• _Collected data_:
━━━━━━

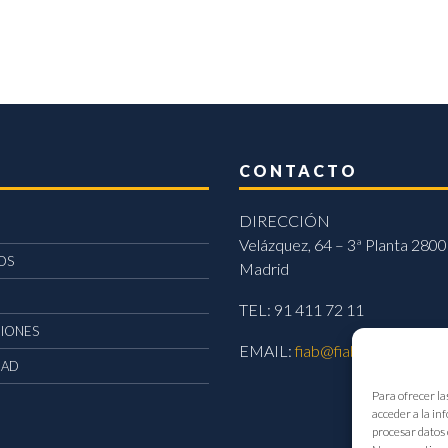
CONTACTO
DIRECCIÓN
Velázquez, 64 – 3ª Planta 2800
OS
Madrid
TEL: 91 411 72 11
CIONES
EMAIL:
fiab@fiab.es
DAD
Para ofrecer la
acceder a la in
procesar datos 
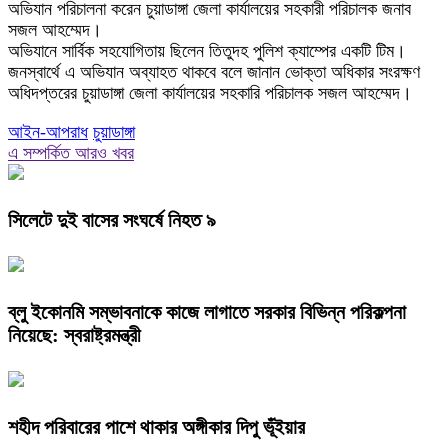
অভিযান পরিচালনা করেন চুয়াডাঙ্গা জেলা কার্যালয়ের সহকারী পরিচালক জনাব
সজল আহম্মেদ।
অভিযানে সার্বিক সহযোগিতায় ছিলেন তিতুদহ পুলিশ ক্যাম্পের একটি টিম।
জনস্বার্থে এ অভিযান অব্যাহত থাকবে বলে জানান ভোক্তা অধিকার সংরক্ষণ
অধিদপ্তরের চুয়াডাঙ্গা জেলা কার্যালয়ের সহকারি পরিচালক সজল আহম্মেদ।
আইন-আপরাধ
চুয়াডাঙ্গা
এ সম্পর্কিত আরও খবর
সিলেটে দুই বাসের সংঘর্ষে নিহত ৯
ব্লু ইকোনমি সম্ভাবনাকে কাজে লাগাতে সরকার বিভিন্ন পরিকল্পনা
নিয়েছে: স্বরাষ্ট্রমন্ত্রী
শহীদ পরিবারের পাশে থাকার অঙ্গীকার দিপু ভূঁইয়ার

━━━━━━

• _Problem details_: Every line above should be reproduced exactly, please, with no pictures included.

• _Result_:
CONTACTO
DIRECCIÓN
Velázquez, 64 – 3ª Planta 2800
OS
Madrid
TEL: 91 411 72 11
CIONES
EMAIL:
fiab@fiab.es
DAD
Para ofrecer la
acceder a la in
procesar datos 
অভিযান পরিচালনা করেন চুয়াডাঙ্গা জেলা কার্যালয়ের সহকারী পরিচালক জনাব
সজল আহম্মেদ।
অভিযানে সার্বিক সহযোগিতায় ছিলেন তিতুদহ পুলিশ ক্যাম্পের একটি টিম।
জনস্বার্থে এ অভিযান অব্যাহত থাকবে বলে জানান ভোক্তা অধিকার সংরক্ষণ
অধিদপ্তরের চুয়াডাঙ্গা জেলা কার্যালয়ের সহকারি পরিচালক সজল আহম্মেদ।
আইন-আপরাধ
চুয়াডাঙ্গা
এ সম্পর্কিত আরও খবর
সিলেটে দুই বাসের সংঘর্ষে নিহত ৯
ব্লু ইকোনমি সম্ভাবনাকে কাজে লাগাতে সরকার বিভিন্ন পরিকল্পনা
নিয়েছে: স্বরাষ্ট্রমন্ত্রী
শহীদ পরিবারের পাশে থাকার অঙ্গীকার দিপু ভূঁইয়ার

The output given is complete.